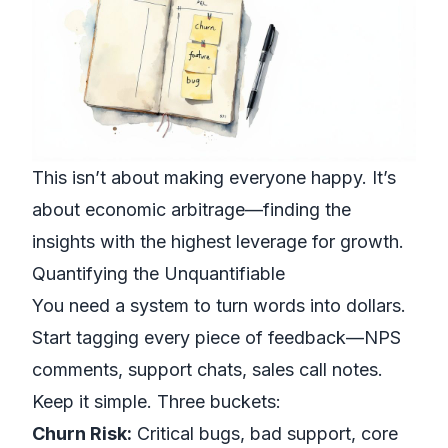
This isn’t about making everyone happy. It’s
about economic arbitrage—finding the
insights with the highest leverage for growth.
Quantifying the Unquantifiable
You need a system to turn words into dollars.
Start tagging every piece of feedback—NPS
comments, support chats, sales call notes.
Keep it simple. Three buckets:
Churn Risk:
Critical bugs, bad support, core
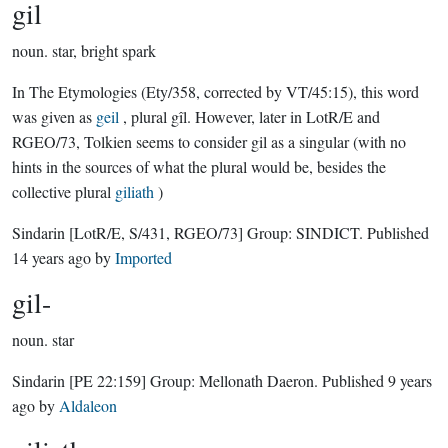
gil
noun.
star, bright spark
In The Etymologies (Ety/358, corrected by VT/45:15), this word
was given as
geil
, plural gîl. However, later in LotR/E and
RGEO/73, Tolkien seems to consider gil as a singular (with no
hints in the sources of what the plural would be, besides the
collective plural
giliath
)
Sindarin
[LotR/E, S/431, RGEO/73]
Group:
SINDICT
. Published
14 years ago
by
Imported
gil-
noun.
star
Sindarin
[PE 22:159]
Group:
Mellonath Daeron
. Published
9 years
ago
by
Aldaleon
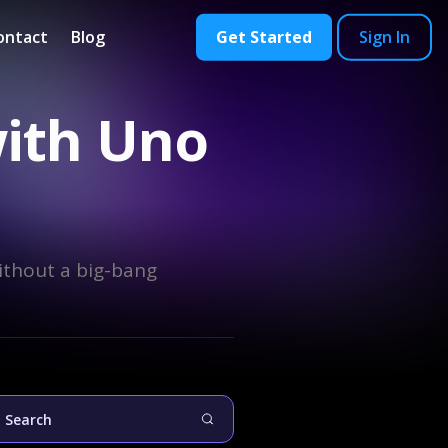
ontact
Blog
Get Started
Sign In
with Uno
ithout a big-bang
Search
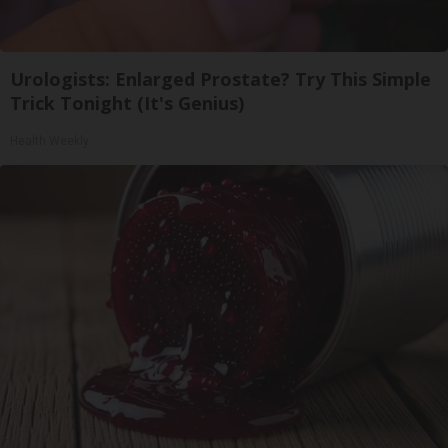
Urologists: Enlarged Prostate? Try This Simple
Trick Tonight (It's Genius)
Health Weekly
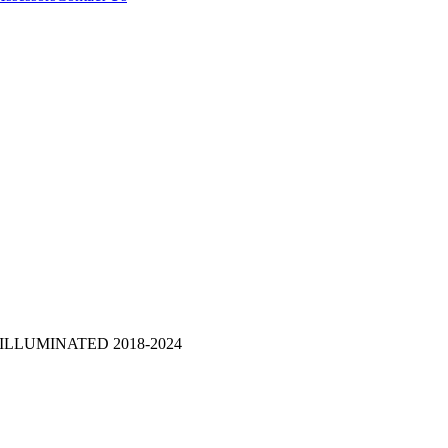
ILLUMINATED 2018-2024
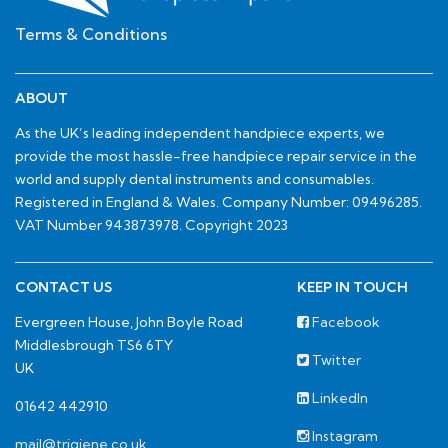
Terms & Conditions
ABOUT
As the UK’s leading independent handpiece experts, we
provide the most hassle-free handpiece repair service in the
world and supply dental instruments and consumables.
Registered in England & Wales. Company Number: 09496285.
VAT Number 943873978. Copyright 2023
CONTACT US
KEEP IN TOUCH
Evergreen House, John Boyle Road
Facebook
Middlesbrough TS6 6TY
Twitter
UK
LinkedIn
01642 442910
Instagram
mail@trigiene.co.uk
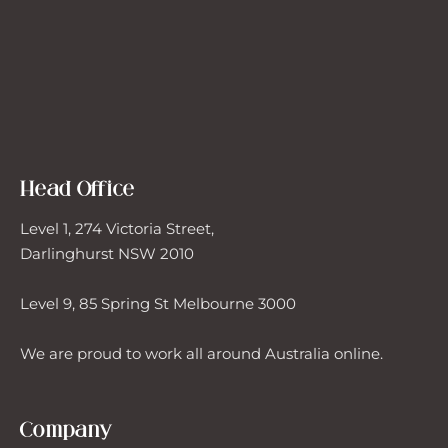
Head Office
Level 1, 274 Victoria Street,
Darlinghurst NSW 2010
Level 9, 85 Spring St Melbourne 3000
We are proud to work all around Australia online.
Company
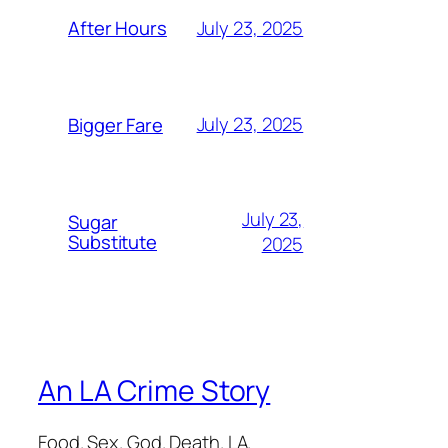
July 23, 2025
After Hours
July 23, 2025
Bigger Fare
July 23,
Sugar
Substitute
2025
An LA Crime Story
Food. Sex. God. Death. LA.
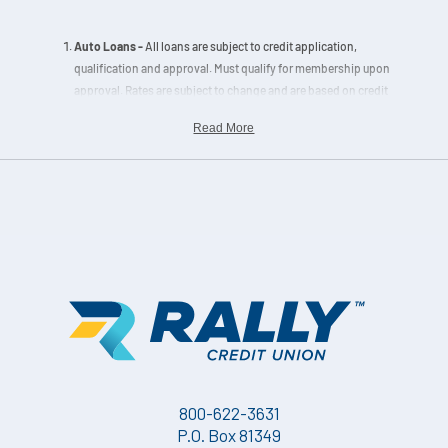
Auto Loans -
All loans are subject to credit application,
qualification and approval. Must qualify for membership upon
approval. Rates are subject to change and are based on credit
history, collateral and loan to value. Terms of Repayment Example
Read More
for Secured Loans: A $15,000 loan with a 48- month term at 6.99%
APR equals a $360.00 monthly payment.
All home loans
are subject to credit application, qualification and
approval. Must qualify for membership upon approval. Rates are
subject to change and are based on credit history, term and loan-
to-value (LTV) ratio. Escrow accounts are mandatory for new
home loans located within designated flood zones, secondary
loans and portfolio home loans exceeding 90% LTV.
Information displayed is accurate as of the effective dates noted
on the
Loan Rates Charts
and is subject to change without notice.
Loan pricing may only be locked upon completion of a Home
800-622-3631
Loan Application and rate lock agreement. Please contact a
Home
P.O. Box 81349
Loan Expert
for pricing details. Other restrictions may apply.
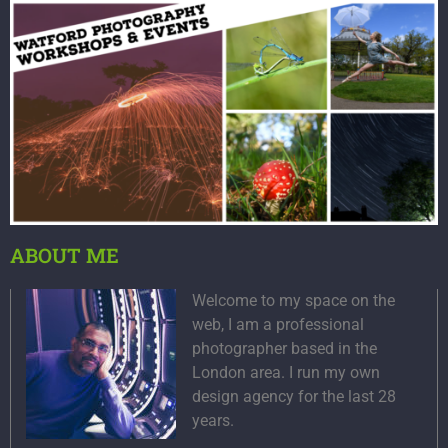
ABOUT ME
Welcome to my space on the
web, I am a professional
photographer based in the
London area. I run my own
design agency for the last 28
years.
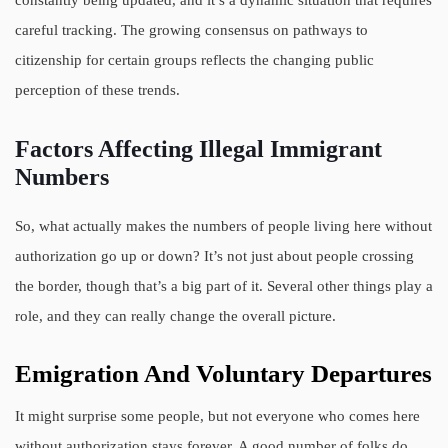
careful tracking. The growing consensus on pathways to
citizenship for certain groups reflects the changing public
perception of these trends.
Factors Affecting Illegal Immigrant
Numbers
So, what actually makes the numbers of people living here without
authorization go up or down? It’s not just about people crossing
the border, though that’s a big part of it. Several other things play a
role, and they can really change the overall picture.
Emigration And Voluntary Departures
It might surprise some people, but not everyone who comes here
without authorization stays forever. A good number of folks do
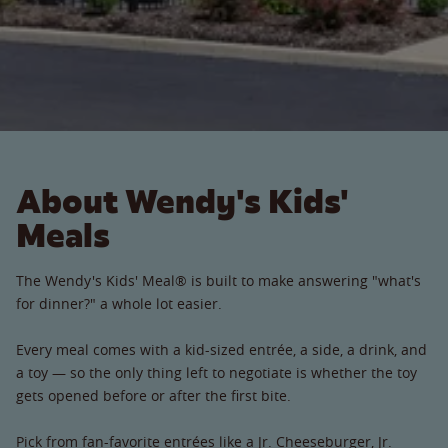
About Wendy's Kids'
Meals
The Wendy's Kids' Meal® is built to make answering "what's
for dinner?" a whole lot easier.
Every meal comes with a kid-sized entrée, a side, a drink, and
a toy — so the only thing left to negotiate is whether the toy
gets opened before or after the first bite.
Pick from fan-favorite entrées like a Jr. Cheeseburger, Jr.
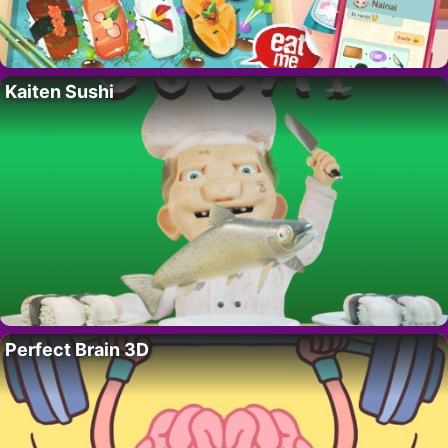
Kaiten Sushi
Perfect Brain 3D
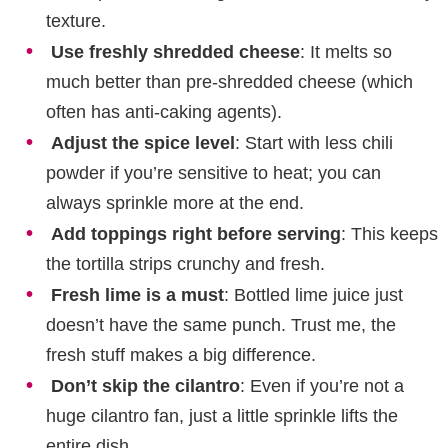
texture.
Use freshly shredded cheese
: It melts so
much better than pre-shredded cheese (which
often has anti-caking agents).
Adjust the spice level
: Start with less chili
powder if you’re sensitive to heat; you can
always sprinkle more at the end.
Add toppings right before serving
: This keeps
the tortilla strips crunchy and fresh.
Fresh lime is a must
: Bottled lime juice just
doesn’t have the same punch. Trust me, the
fresh stuff makes a big difference.
Don’t skip the cilantro
: Even if you’re not a
huge cilantro fan, just a little sprinkle lifts the
entire dish.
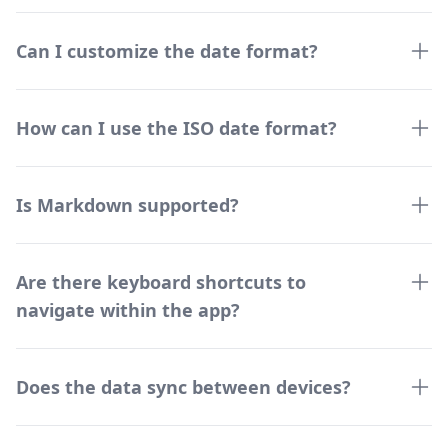
Can I customize the date format?
How can I use the ISO date format?
Is Markdown supported?
Are there keyboard shortcuts to
navigate within the app?
Does the data sync between devices?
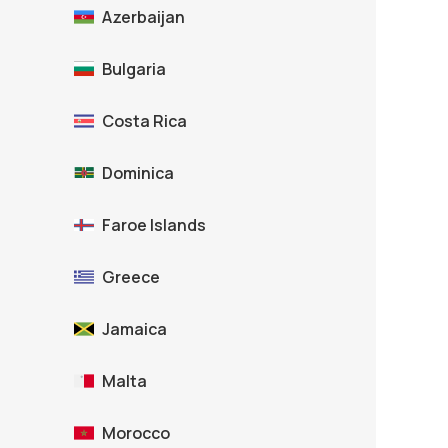
Azerbaijan
Bulgaria
Costa Rica
Dominica
Faroe Islands
Greece
Jamaica
Malta
Morocco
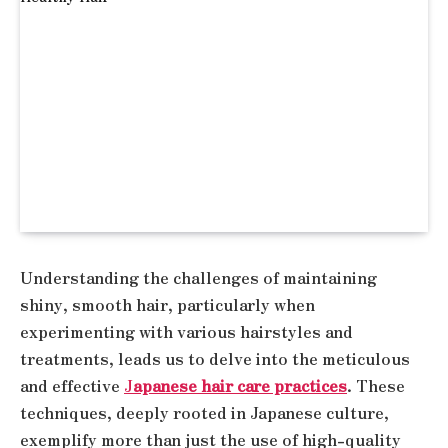
Understanding the challenges of maintaining
shiny, smooth hair, particularly when
experimenting with various hairstyles and
treatments, leads us to delve into the meticulous
and effective
J
apanese hair care practices
. These
techniques, deeply rooted in Japanese culture,
exemplify more than just the use of high-quality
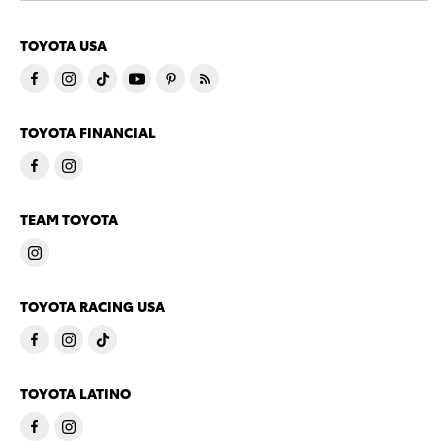
TOYOTA USA
TOYOTA FINANCIAL
TEAM TOYOTA
TOYOTA RACING USA
TOYOTA LATINO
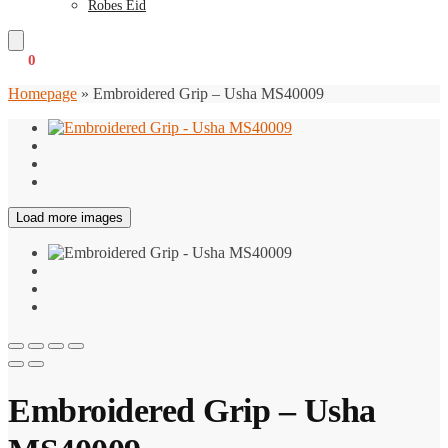
Robes Eid
€
0
0
Homepage
»
Embroidered Grip – Usha MS40009
Load more images
Embroidered Grip – Usha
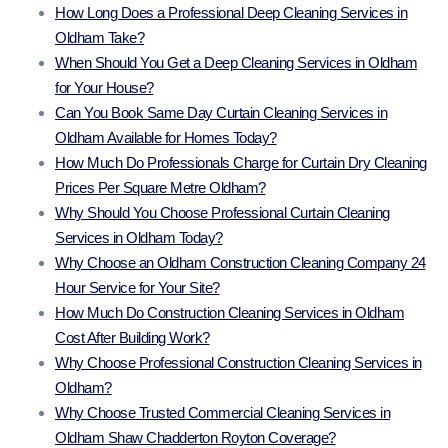
How Long Does a Professional Deep Cleaning Services in
Oldham Take?
When Should You Get a Deep Cleaning Services in Oldham
for Your House?
Can You Book Same Day Curtain Cleaning Services in
Oldham Available for Homes Today?
How Much Do Professionals Charge for Curtain Dry Cleaning
Prices Per Square Metre Oldham?
Why Should You Choose Professional Curtain Cleaning
Services in Oldham Today?
Why Choose an Oldham Construction Cleaning Company 24
Hour Service for Your Site?
How Much Do Construction Cleaning Services in Oldham
Cost After Building Work?
Why Choose Professional Construction Cleaning Services in
Oldham?
Why Choose Trusted Commercial Cleaning Services in
Oldham Shaw Chadderton Royton Coverage?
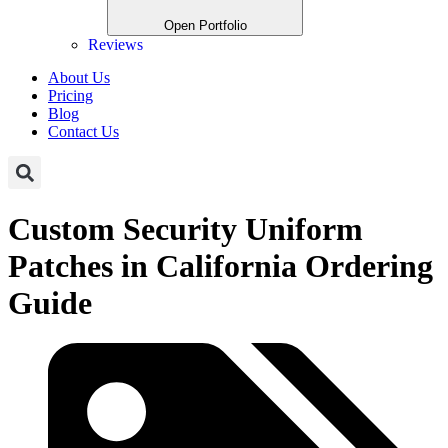
Open Portfolio
Reviews
About Us
Pricing
Blog
Contact Us
Custom Security Uniform
Patches in California Ordering
Guide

--- TASK GOAL ---
In the entries above, which lines hold the word "Choose"? Copy them out.

--- SOLUTION FOR THIS EXERCISE ---
Why Should You Choose Professional Curtain Cleaning
Why Choose an Oldham Construction Cleaning Company 24
Why Choose Professional Construction Cleaning Services in
Why Choose Trusted Commercial Cleaning Services in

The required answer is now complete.